When I graduated college and sold my first story to Seventeen magazine, I thought I was on my way to becoming a famous writer. It was all happening as I assumed it would.
I was invited to speak about my article, "The StepPeople," on a morning talk show – just like I’d assumed I’d be.
For the next few years, I wrote and published more stories just like I assumed I would.
When the third novel I wrote was good enough to shop, I attended conferences, queried agents, and got a book agent, just like I assumed I would.
When my agent shopped my first novel, Fingerprints, it got 26 rejections.
That was not what I assumed would happen.
At the same time, I lost my job in the 2008 crash, and eventually, I lost my house.
I never assumed either of those things would happen. I always assumed I’d work, make money, buy a house, and live in it forever like I’d seen everyone around me do all my life.
Losing my job and home was painful, scary, and confusing. And though I didn’t know it then, my energy had shifted from an energy of confidence, attraction, and abundance to an energy of fear, lack, and scarcity.
I didn’t know it then, but we attract what we are.
Think of the worst person you ever dated. What was your life like when you met them? How were you feeling about yourself? I know that when I met the worst person I ever dated, I didn’t feel good about myself. My life was a mess, so I attracted a mess.
My life was a mess when Fingerprints was shopped to publishers. I was broke, unable to find a new job, terrified of losing everything, unsure where to live, and desperate to sell the book. This is not to blame myself – it was completely normal to feel all the feelings in that moment – but it does make me wonder. Would the book have sold if I’d kept my job and home? If I’d been vibrating in a state of wellness, what might I have attracted?
In my memoir, Pre-existing Conditions, I wrote about my disappointment and anger around my novel, Fingerprints, not selling.
One of the women in my writing group asked, “Why did you assume it would sell?”
“Why wouldn’t it? It’s an excellent book.”
“Yes, but only a tiny percentage of books that are written are actually published,” she said.
“True, but that book deserved to be published. I deserved to be published,” I responded.
I’m currently querying agents and publishers with my memoir about healing Chronic Lyme Disease in a country with for-profit healthcare along with another beautiful novel called All the Moments in Between about an LA set decorator who, after losing her fiancé and baby, is left alone to remodel the dilapidated Craftsman bungalow she and her fiancé always dreamed of, and while slowly working through loss and love, renovates herself.

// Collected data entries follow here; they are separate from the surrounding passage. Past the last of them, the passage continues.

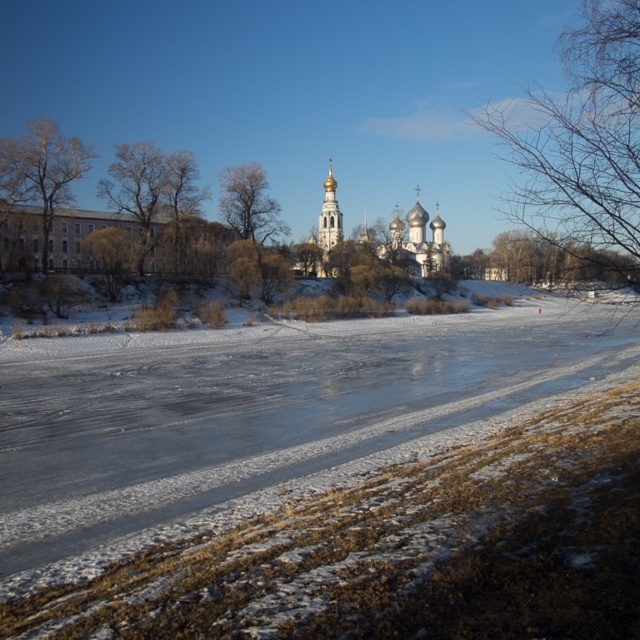 You are an ornithologist observing a winter landscape. You notice two trees in the scene. One is the bare branches at upper right and the other is the brown leafless tree at left. Which of these two trees is positioned more to the east if the sun is setting in the west?

The bare branches at upper right is positioned more to the east because it is to the right of the brown leafless tree at left, and since the sun is setting in the west, the right side of the image corresponds to the east direction.

You are an artist planning to paint the winter scene. You want to place the bare wood tree at center and the brown textured tree at left in your painting. According to the scene, which tree should be drawn on the left side of the other?

The brown textured tree at left should be drawn on the left side since the bare wood tree at center is positioned on the right side of it. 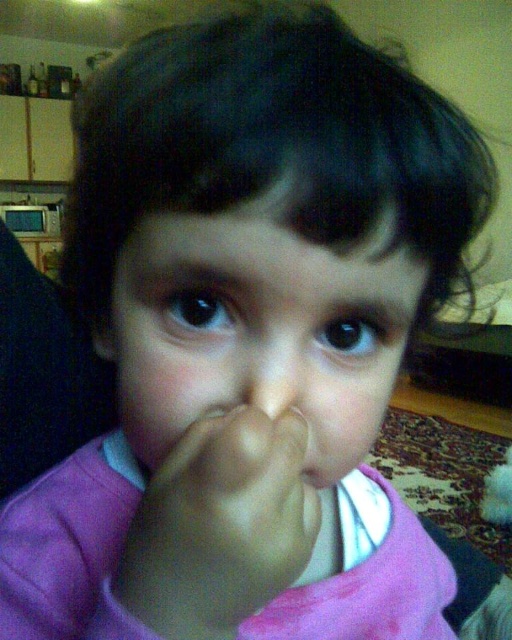 Question: Can you confirm if smooth skin face at center is wider than smooth white mouth at center?

Choices:
 (A) yes
 (B) no

Answer: (A)

Question: Which point is closer to the camera?

Choices:
 (A) (338, 262)
 (B) (309, 481)
 (C) (292, 376)

Answer: (A)

Question: Which object is farther from the camera taking this photo?

Choices:
 (A) smooth skin face at center
 (B) smooth skin nose at center

Answer: (B)

Question: Is skinny flesh-toned finger at center closer to the viewer compared to smooth skin nose at center?

Choices:
 (A) no
 (B) yes

Answer: (B)

Question: Is smooth skin face at center positioned at the back of skinny flesh-toned finger at center?

Choices:
 (A) no
 (B) yes

Answer: (B)

Question: Which point is farther to the camera?

Choices:
 (A) smooth white mouth at center
 (B) smooth skin nose at center
 (C) smooth skin face at center
 (D) skinny flesh-toned finger at center

Answer: (A) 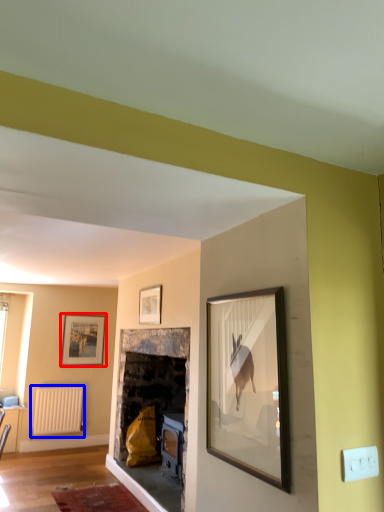 Question: Among these objects, which one is nearest to the camera, picture frame (highlighted by a red box) or radiator (highlighted by a blue box)?

Choices:
 (A) picture frame
 (B) radiator

Answer: (B) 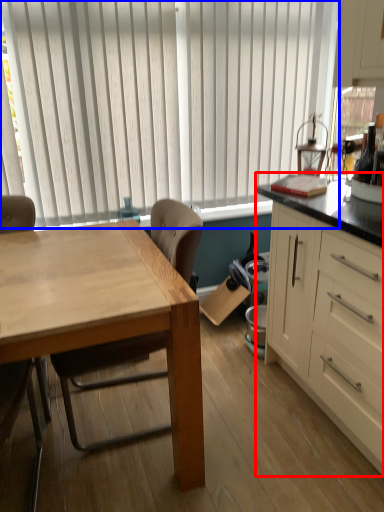 Question: Which object is closer to the camera taking this photo, cabinetry (highlighted by a red box) or window blind (highlighted by a blue box)?

Choices:
 (A) cabinetry
 (B) window blind

Answer: (A) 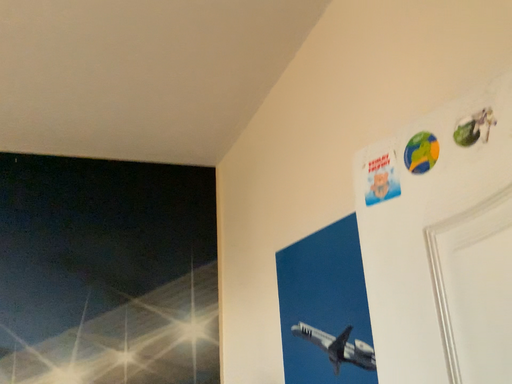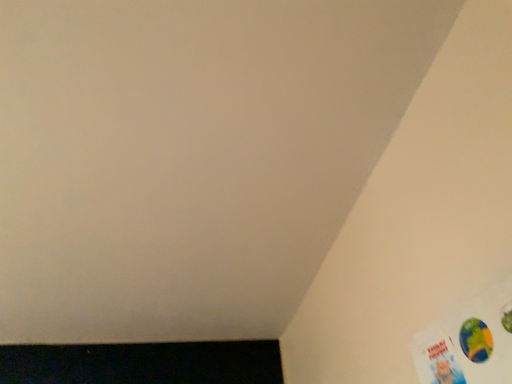 Question: Which way did the camera rotate in the video?

Choices:
 (A) rotated right
 (B) rotated left

Answer: (B) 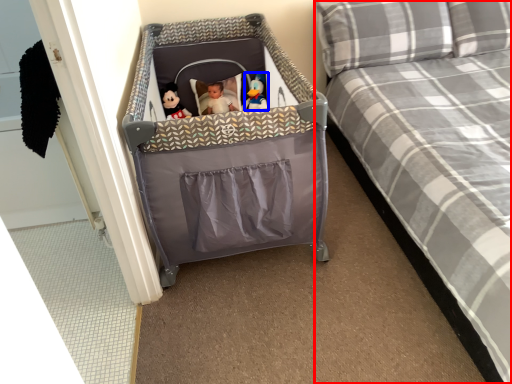 Question: Which of the following is the closest to the observer, bed (highlighted by a red box) or toy (highlighted by a blue box)?

Choices:
 (A) bed
 (B) toy

Answer: (A) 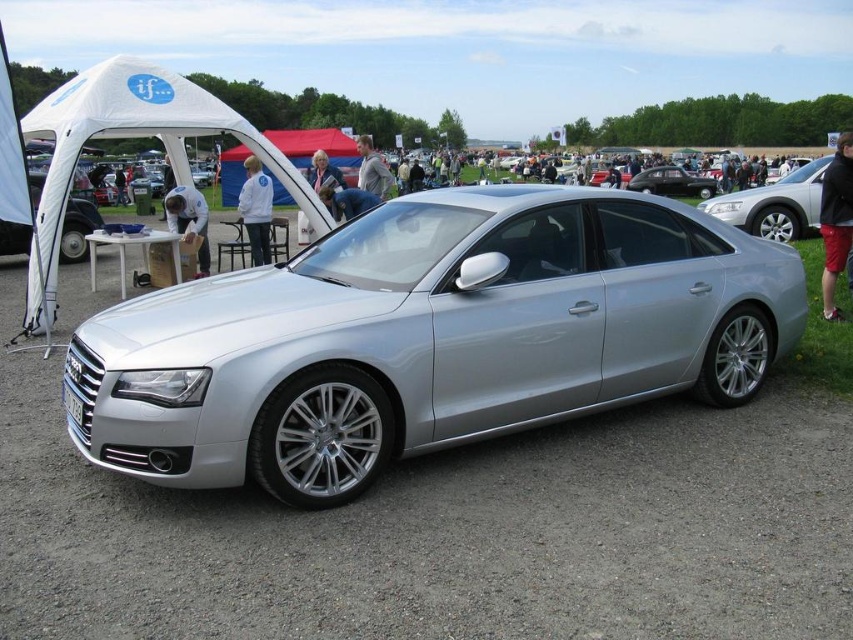 Question: Which of the following is the closest to the observer?

Choices:
 (A) silver metallic car at center
 (B) shiny black car at center
 (C) white fabric tent at center
 (D) satin silver car at center

Answer: (A)

Question: Is silver metallic car at center further to the viewer compared to shiny black car at center?

Choices:
 (A) yes
 (B) no

Answer: (B)

Question: Can you confirm if satin silver car at center is positioned below white fabric tent at center?

Choices:
 (A) no
 (B) yes

Answer: (B)

Question: Which point appears farthest from the camera in this image?

Choices:
 (A) (759, 204)
 (B) (714, 180)
 (C) (340, 161)
 (D) (187, 320)

Answer: (B)

Question: Can you confirm if satin silver car at center is smaller than shiny black car at center?

Choices:
 (A) yes
 (B) no

Answer: (B)

Question: Which of the following is the farthest from the observer?

Choices:
 (A) silver metallic car at center
 (B) white fabric tent at center
 (C) satin silver car at center
 (D) shiny black car at center

Answer: (D) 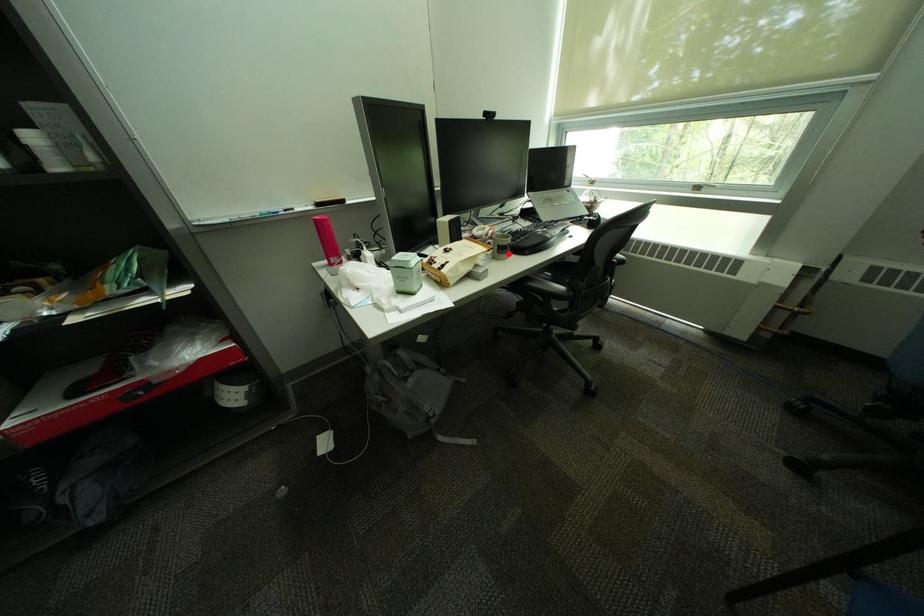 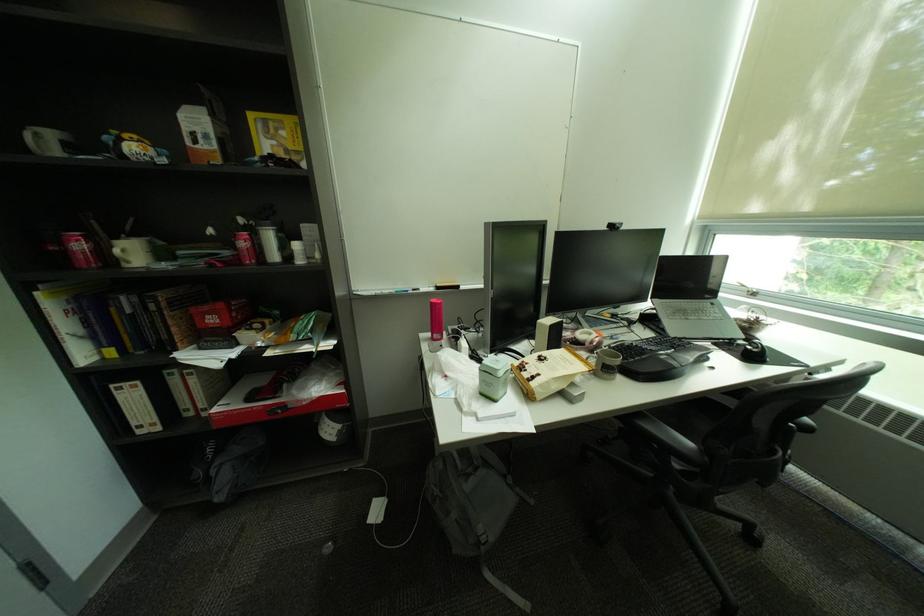 Find the pixel in the second image that matches the highlighted location in the first image.

(613, 371) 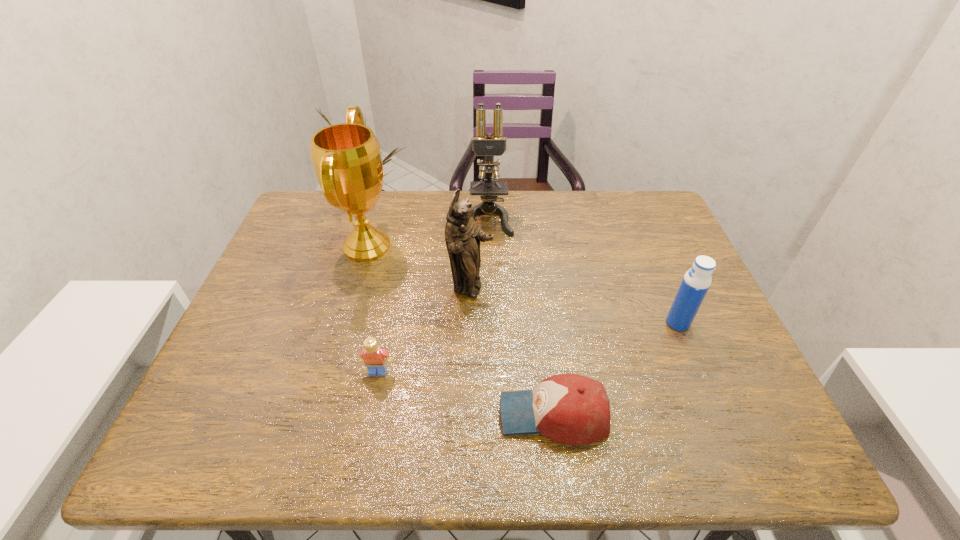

I just realized I need to get back to assuming the best.
By assuming that I’d become a writer, I became a writer.
By assuming I’d get published, I got published.
By assuming I’d get a literary agent, I got a literary agent.
By assuming I’d buy a house, I got to live in a beautiful house I loved for five years.
Assuming things won’t work out, that the books won’t get published, will create a frequency that will only bring the worst.
I’m not interested in attracting the worst. I’ve done that before.
I’m interested in attracting the best, so I’ll assume it’s coming.
How do you feel about assuming the best?